TORONTO -- The Sundance tribute film about Internet prodigy and activist Aaron Swartz will open the 2014 Hot Docs Canadian International Documentary Festival.
Brian Knappenberger's film The Internet's Own Boy: The Story of Aaron Swartz, which had its world premiere in January, will open North America's largest documentary festival in Toronto on April 24, 2014, with an international bow.
And veteran rocker Alice Cooper will be in Toronto on April 28 for the Canadian bow of director Reginald Harkema's doc opera Super Duper Alice Cooper, which is to have a world premiere at Tribeca.
Cooper's Q&A will also be beamed to 47 cinema screens across Canada by exhibition giant Cineplex Entertainment.
Participant Media and Film Buff earlier picked up the North American rights to Knappenberger's doc about Swartz, the Internet coder and programming pioneer who committed suicide a year ago after being arrested for computer fraud.
Swartz helped develop RSS and Reddit before becoming an Internet activist.
Hot Docs' high profile special presentation sidebar has booked James Spione's Silenced, about four whistle-blowers on America's war on terror; Anthony Baxter's A Dangerous Game; Jesse Moss' The Overnighters; and Pavel Loparev and Askold Kurev's Children 404, about young Russian gays and lesbians.

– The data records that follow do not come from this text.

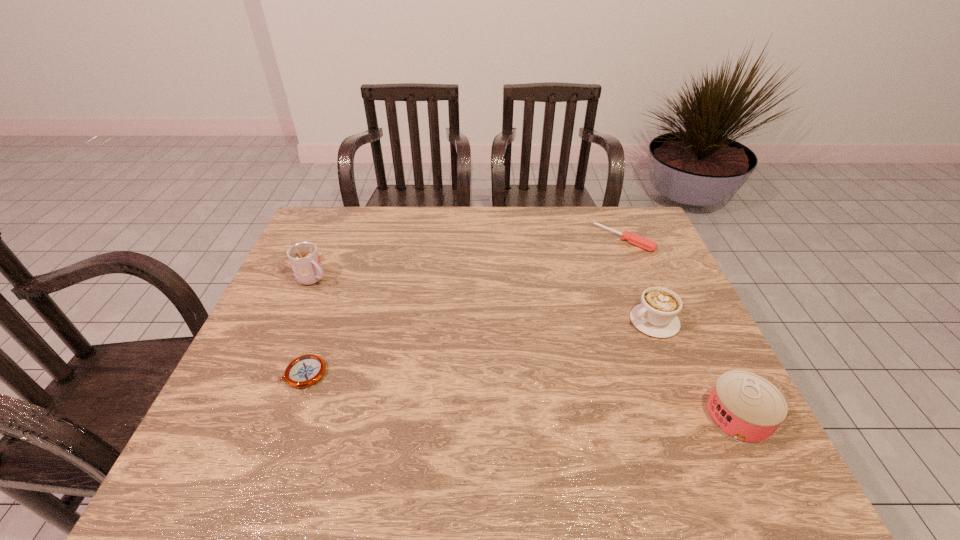 The width and height of the screenshot is (960, 540). Find the location of `vacant space on the desktop that is between the fourth farthest object and the nearest object and is positioned to the right of the cappuccino's handle`. vacant space on the desktop that is between the fourth farthest object and the nearest object and is positioned to the right of the cappuccino's handle is located at coordinates (499, 393).

Where is `vacant space on the desktop that is between the second nearest object and the nearest object and is positioned at the tip of the farthest object`? This screenshot has width=960, height=540. vacant space on the desktop that is between the second nearest object and the nearest object and is positioned at the tip of the farthest object is located at coordinates (468, 389).

Locate an element on the screen. The image size is (960, 540). free space on the desktop that is between the compass and the can and is positioned on the side with the handle of the tallest object is located at coordinates (481, 390). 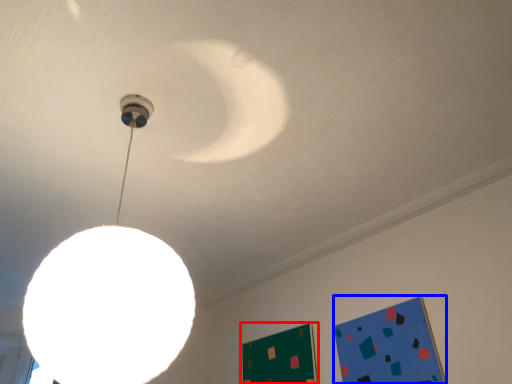 Question: Which object appears farthest to the camera in this image, bulletin board (highlighted by a red box) or bulletin board (highlighted by a blue box)?

Choices:
 (A) bulletin board
 (B) bulletin board

Answer: (A) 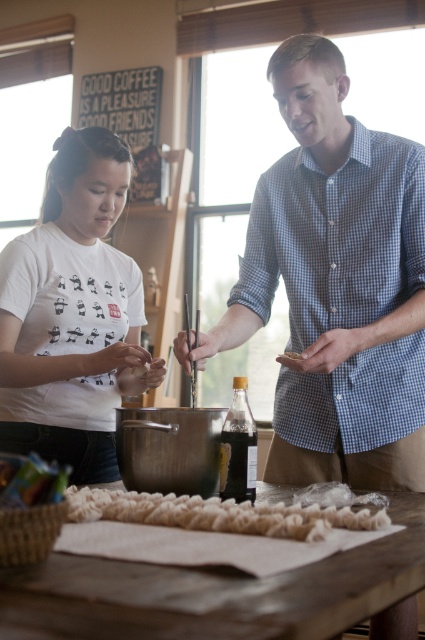 You are a guest in this kitchen and want to place a small plate between the blue checkered shirt at center and the brown crumbly food at center. Can you fit the plate there without moving either object?

The blue checkered shirt at center is bigger than brown crumbly food at center, so there might be enough space between them to place the small plate without moving either object.

You are a photographer standing in the kitchen scene. You want to take a photo that includes both the blue checkered shirt at center and the wooden table at center. Which object should be placed closer to the camera to ensure both are in focus?

The blue checkered shirt at center is much taller than the wooden table at center, so placing the wooden table at center closer to the camera would help keep both in focus since the table is shorter and can be positioned nearer to maintain depth of field. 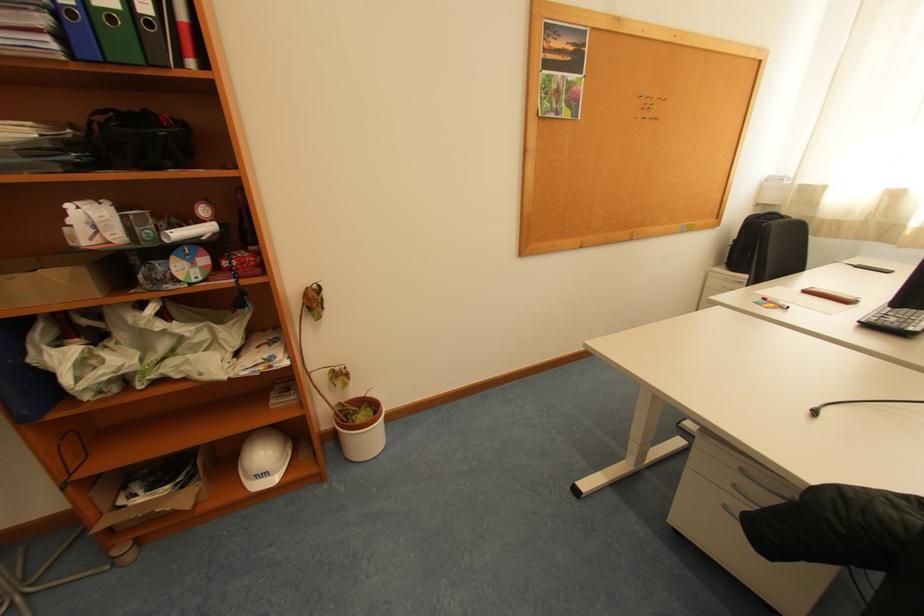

The Canadian festival also plans a spotlight on Danish documentaries, and a special screening of the Oscar-winning film Harlan County, USA, with director Barbara Kopple on hand for a Q&A.
Also headed to Toronto is Star Trek's George Takei, who will participate in the festival's Big Ideas sidebar by discussing his acting and activism.
In all, Hot Docs will screen 197 films from 43 countries.
The 2014 Hot Docs edition is set to run from April 24 to May 4, 2014 in Toronto.